Please give again, word for word, the lines that lie between the start of the listing below and the line with "با وجود اینکه", both included.
▽
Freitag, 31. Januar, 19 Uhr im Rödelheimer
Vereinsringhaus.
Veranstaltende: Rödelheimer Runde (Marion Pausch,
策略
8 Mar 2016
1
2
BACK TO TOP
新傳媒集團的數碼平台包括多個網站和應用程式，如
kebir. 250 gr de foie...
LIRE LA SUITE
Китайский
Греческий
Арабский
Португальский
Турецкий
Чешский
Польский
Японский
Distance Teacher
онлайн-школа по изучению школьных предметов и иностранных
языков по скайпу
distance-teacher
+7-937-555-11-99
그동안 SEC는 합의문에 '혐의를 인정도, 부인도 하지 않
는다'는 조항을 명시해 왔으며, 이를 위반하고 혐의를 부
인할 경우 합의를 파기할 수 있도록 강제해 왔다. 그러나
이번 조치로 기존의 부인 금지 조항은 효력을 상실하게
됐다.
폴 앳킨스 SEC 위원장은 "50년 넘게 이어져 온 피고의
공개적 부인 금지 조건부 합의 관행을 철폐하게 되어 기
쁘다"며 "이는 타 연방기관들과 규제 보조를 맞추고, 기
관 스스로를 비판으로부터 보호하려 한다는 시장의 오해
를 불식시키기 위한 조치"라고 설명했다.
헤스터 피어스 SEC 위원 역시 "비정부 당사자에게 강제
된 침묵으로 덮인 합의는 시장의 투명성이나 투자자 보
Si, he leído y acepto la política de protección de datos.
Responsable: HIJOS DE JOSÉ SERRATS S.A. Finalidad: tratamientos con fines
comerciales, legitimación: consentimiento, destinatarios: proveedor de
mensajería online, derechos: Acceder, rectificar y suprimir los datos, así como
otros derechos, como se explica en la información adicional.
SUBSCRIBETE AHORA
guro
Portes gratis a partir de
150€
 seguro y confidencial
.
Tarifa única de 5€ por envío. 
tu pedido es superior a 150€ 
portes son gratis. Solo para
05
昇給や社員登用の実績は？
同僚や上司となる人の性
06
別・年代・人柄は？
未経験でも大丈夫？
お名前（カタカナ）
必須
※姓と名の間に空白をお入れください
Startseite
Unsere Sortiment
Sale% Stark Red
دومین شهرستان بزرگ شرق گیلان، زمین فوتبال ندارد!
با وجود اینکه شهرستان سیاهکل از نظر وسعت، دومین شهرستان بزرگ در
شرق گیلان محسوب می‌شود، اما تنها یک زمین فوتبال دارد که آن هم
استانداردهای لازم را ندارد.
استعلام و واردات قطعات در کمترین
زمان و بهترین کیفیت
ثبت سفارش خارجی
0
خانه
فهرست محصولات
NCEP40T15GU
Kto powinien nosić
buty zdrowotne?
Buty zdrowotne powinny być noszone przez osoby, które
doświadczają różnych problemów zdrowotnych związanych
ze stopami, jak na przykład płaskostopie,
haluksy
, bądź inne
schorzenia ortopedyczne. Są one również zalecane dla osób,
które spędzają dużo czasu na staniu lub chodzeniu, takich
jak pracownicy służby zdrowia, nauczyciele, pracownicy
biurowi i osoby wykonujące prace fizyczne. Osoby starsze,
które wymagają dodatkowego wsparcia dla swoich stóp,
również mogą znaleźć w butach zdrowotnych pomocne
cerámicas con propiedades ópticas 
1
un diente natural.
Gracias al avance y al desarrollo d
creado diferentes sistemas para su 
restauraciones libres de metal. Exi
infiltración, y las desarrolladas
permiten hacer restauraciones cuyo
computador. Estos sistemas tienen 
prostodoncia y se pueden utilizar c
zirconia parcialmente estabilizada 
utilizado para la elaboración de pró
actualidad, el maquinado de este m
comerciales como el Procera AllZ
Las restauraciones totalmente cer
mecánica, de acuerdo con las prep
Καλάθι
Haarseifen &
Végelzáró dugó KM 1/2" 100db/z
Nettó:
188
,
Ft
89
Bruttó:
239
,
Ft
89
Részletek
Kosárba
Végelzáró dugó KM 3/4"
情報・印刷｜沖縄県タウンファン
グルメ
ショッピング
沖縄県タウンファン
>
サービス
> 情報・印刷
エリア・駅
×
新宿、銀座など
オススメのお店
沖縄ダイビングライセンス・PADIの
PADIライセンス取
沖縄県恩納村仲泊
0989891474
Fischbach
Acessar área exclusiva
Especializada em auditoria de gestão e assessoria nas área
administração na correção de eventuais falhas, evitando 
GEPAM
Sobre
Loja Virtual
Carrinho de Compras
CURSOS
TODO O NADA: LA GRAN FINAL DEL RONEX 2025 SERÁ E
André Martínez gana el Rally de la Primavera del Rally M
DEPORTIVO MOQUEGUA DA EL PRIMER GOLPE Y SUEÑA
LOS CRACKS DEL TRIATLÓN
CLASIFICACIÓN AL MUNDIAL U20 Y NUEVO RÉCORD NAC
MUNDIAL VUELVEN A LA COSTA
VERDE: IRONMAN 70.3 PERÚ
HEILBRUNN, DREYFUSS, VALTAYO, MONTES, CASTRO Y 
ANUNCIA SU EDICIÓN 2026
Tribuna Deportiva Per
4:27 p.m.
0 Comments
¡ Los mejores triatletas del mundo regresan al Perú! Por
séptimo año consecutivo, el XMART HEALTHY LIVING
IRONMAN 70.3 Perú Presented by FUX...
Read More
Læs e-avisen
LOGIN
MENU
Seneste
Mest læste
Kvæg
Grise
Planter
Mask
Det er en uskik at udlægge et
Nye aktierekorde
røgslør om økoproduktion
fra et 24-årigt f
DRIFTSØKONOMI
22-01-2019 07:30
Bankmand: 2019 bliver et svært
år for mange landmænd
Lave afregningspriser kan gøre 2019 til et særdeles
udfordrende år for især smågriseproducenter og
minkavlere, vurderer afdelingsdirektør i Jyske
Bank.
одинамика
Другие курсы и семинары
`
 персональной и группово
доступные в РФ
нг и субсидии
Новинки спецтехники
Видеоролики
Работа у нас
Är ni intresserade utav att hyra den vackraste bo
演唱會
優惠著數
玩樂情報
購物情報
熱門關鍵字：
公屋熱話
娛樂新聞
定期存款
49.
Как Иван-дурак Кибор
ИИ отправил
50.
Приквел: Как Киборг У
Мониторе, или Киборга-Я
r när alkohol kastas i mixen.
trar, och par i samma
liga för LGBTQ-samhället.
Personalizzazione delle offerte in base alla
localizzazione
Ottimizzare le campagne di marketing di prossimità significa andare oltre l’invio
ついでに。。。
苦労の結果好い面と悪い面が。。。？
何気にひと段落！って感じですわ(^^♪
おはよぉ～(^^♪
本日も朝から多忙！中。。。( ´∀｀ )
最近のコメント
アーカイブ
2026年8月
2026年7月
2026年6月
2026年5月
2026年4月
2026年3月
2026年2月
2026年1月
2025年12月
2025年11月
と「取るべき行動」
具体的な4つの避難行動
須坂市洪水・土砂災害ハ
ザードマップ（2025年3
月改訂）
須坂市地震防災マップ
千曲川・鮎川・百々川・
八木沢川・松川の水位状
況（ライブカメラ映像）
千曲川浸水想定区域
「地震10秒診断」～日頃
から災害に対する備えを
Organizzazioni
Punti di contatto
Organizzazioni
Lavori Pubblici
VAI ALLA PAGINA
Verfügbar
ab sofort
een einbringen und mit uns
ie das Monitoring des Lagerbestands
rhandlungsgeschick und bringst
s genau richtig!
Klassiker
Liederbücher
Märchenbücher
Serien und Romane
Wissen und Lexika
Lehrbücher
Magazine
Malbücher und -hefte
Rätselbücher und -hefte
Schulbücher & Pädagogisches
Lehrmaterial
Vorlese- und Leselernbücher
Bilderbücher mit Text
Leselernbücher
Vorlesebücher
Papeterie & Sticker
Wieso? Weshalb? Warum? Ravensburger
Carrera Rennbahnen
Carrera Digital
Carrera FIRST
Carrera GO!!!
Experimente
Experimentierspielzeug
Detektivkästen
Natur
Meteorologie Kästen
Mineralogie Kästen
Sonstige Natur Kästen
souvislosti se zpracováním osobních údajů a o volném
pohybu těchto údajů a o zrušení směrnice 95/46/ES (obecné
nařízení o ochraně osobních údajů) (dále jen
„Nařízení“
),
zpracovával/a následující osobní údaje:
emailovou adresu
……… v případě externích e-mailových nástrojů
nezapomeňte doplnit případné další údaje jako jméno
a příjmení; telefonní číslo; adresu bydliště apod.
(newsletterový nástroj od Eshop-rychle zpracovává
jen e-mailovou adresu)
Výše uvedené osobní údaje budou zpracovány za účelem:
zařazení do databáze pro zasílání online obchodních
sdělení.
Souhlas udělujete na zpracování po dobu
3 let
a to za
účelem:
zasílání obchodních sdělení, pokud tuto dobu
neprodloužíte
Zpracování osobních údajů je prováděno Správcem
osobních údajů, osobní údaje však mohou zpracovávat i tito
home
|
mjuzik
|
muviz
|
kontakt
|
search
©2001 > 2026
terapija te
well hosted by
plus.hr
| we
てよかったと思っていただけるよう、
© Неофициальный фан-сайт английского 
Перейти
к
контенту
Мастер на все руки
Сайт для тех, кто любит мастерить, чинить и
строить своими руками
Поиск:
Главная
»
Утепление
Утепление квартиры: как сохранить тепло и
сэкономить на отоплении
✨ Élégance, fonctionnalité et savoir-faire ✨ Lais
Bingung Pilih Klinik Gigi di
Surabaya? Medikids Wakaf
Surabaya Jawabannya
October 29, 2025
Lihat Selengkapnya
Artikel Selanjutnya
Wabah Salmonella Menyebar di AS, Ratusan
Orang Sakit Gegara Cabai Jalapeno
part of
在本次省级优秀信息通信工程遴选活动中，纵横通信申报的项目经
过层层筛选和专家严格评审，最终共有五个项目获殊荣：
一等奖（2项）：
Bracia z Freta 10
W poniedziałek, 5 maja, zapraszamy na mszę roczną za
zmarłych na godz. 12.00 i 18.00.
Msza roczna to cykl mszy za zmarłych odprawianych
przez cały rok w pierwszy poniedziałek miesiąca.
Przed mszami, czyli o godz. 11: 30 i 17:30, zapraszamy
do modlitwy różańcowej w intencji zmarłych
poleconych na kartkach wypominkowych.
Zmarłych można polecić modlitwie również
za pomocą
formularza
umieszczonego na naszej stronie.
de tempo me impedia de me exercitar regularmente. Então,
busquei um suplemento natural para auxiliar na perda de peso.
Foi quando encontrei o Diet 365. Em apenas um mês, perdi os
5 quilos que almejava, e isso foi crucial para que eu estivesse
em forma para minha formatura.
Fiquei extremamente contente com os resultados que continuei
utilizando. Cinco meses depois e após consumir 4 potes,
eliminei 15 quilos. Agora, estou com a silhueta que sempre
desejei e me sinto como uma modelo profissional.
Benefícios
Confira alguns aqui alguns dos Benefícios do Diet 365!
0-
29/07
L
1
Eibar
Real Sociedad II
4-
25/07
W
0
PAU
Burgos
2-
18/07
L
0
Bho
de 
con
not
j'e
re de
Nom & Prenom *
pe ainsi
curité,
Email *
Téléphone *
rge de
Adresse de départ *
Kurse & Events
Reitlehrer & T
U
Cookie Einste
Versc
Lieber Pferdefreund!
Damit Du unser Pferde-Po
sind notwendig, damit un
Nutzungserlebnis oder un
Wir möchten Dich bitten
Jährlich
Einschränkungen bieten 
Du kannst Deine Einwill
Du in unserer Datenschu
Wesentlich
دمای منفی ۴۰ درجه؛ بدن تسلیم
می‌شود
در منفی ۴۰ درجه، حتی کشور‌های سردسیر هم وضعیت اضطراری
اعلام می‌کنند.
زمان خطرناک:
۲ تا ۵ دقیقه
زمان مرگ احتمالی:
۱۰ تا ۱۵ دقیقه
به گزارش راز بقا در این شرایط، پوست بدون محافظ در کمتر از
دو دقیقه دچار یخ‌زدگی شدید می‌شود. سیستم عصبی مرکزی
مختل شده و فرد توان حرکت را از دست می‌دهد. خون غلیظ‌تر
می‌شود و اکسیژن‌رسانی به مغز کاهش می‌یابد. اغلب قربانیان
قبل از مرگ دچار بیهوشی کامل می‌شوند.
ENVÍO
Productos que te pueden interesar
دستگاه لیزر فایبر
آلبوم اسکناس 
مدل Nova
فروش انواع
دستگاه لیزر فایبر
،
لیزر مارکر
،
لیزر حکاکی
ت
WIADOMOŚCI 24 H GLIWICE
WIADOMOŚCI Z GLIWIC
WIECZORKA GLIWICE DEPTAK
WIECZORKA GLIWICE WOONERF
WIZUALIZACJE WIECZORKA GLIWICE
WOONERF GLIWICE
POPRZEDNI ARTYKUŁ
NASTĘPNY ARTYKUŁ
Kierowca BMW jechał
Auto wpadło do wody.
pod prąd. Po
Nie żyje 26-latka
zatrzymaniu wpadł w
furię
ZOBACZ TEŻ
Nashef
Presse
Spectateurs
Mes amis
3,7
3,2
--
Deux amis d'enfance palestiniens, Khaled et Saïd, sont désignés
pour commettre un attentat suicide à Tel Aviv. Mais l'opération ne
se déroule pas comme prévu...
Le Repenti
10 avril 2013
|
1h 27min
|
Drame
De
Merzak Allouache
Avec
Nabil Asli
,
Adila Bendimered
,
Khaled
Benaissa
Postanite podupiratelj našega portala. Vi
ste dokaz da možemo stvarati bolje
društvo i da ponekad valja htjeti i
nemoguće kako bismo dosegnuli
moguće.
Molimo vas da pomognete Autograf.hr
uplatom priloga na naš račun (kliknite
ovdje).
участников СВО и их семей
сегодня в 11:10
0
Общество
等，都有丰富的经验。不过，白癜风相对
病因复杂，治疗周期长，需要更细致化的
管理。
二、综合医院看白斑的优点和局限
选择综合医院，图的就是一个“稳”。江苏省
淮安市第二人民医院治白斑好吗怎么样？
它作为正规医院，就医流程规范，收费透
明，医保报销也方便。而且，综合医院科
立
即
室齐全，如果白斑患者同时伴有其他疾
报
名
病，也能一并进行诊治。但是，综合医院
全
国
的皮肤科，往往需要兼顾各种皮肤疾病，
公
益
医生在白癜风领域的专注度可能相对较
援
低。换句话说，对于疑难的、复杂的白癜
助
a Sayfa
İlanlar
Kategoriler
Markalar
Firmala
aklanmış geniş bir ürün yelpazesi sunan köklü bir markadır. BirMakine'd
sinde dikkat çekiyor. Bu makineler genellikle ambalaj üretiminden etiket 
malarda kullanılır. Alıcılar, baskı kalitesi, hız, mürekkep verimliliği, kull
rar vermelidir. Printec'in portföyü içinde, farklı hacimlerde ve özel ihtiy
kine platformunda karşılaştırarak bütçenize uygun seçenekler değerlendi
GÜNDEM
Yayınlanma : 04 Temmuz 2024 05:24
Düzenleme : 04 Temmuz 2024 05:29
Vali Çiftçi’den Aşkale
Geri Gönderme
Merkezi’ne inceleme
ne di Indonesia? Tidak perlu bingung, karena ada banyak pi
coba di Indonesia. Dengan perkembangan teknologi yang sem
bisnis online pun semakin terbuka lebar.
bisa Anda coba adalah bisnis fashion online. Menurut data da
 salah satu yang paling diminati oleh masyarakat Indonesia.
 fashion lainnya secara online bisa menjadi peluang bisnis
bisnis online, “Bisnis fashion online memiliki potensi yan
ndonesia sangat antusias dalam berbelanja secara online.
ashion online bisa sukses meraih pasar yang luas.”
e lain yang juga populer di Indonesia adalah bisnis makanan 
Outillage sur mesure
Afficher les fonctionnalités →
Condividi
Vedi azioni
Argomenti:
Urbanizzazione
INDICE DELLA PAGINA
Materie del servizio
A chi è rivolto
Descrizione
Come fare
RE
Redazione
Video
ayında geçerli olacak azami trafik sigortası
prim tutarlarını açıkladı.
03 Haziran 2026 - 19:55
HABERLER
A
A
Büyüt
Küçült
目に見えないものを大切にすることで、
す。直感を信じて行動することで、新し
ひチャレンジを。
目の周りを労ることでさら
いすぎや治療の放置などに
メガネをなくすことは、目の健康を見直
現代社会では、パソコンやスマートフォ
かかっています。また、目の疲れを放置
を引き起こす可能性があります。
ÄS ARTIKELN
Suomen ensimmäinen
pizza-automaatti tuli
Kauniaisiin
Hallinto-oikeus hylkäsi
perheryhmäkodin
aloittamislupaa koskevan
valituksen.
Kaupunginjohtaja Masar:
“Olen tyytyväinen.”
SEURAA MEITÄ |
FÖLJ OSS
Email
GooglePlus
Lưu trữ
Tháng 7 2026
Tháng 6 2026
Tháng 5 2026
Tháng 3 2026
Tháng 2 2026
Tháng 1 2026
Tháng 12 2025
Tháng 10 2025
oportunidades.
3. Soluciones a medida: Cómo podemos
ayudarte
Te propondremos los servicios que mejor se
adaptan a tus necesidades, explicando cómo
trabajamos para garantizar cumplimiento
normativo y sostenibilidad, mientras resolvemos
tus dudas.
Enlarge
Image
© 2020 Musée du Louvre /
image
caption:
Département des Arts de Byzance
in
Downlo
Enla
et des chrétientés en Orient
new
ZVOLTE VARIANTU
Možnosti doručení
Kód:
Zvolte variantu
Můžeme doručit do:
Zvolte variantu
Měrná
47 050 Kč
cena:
△
Solved exercise —
Freitag, 31. Januar, 19 Uhr im Rödelheimer
Vereinsringhaus.
Veranstaltende: Rödelheimer Runde (Marion Pausch,
策略
8 Mar 2016
1
2
BACK TO TOP
新傳媒集團的數碼平台包括多個網站和應用程式，如
kebir. 250 gr de foie...
LIRE LA SUITE
Китайский
Греческий
Арабский
Португальский
Турецкий
Чешский
Польский
Японский
Distance Teacher
онлайн-школа по изучению школьных предметов и иностранных
языков по скайпу
distance-teacher
+7-937-555-11-99
그동안 SEC는 합의문에 '혐의를 인정도, 부인도 하지 않
는다'는 조항을 명시해 왔으며, 이를 위반하고 혐의를 부
인할 경우 합의를 파기할 수 있도록 강제해 왔다. 그러나
이번 조치로 기존의 부인 금지 조항은 효력을 상실하게
됐다.
폴 앳킨스 SEC 위원장은 "50년 넘게 이어져 온 피고의
공개적 부인 금지 조건부 합의 관행을 철폐하게 되어 기
쁘다"며 "이는 타 연방기관들과 규제 보조를 맞추고, 기
관 스스로를 비판으로부터 보호하려 한다는 시장의 오해
를 불식시키기 위한 조치"라고 설명했다.
헤스터 피어스 SEC 위원 역시 "비정부 당사자에게 강제
된 침묵으로 덮인 합의는 시장의 투명성이나 투자자 보
Si, he leído y acepto la política de protección de datos.
Responsable: HIJOS DE JOSÉ SERRATS S.A. Finalidad: tratamientos con fines
comerciales, legitimación: consentimiento, destinatarios: proveedor de
mensajería online, derechos: Acceder, rectificar y suprimir los datos, así como
otros derechos, como se explica en la información adicional.
SUBSCRIBETE AHORA
guro
Portes gratis a partir de
150€
 seguro y confidencial
.
Tarifa única de 5€ por envío. 
tu pedido es superior a 150€ 
portes son gratis. Solo para
05
昇給や社員登用の実績は？
同僚や上司となる人の性
06
別・年代・人柄は？
未経験でも大丈夫？
お名前（カタカナ）
必須
※姓と名の間に空白をお入れください
Startseite
Unsere Sortiment
Sale% Stark Red
دومین شهرستان بزرگ شرق گیلان، زمین فوتبال ندارد!
با وجود اینکه شهرستان سیاهکل از نظر وسعت، دومین شهرستان بزرگ در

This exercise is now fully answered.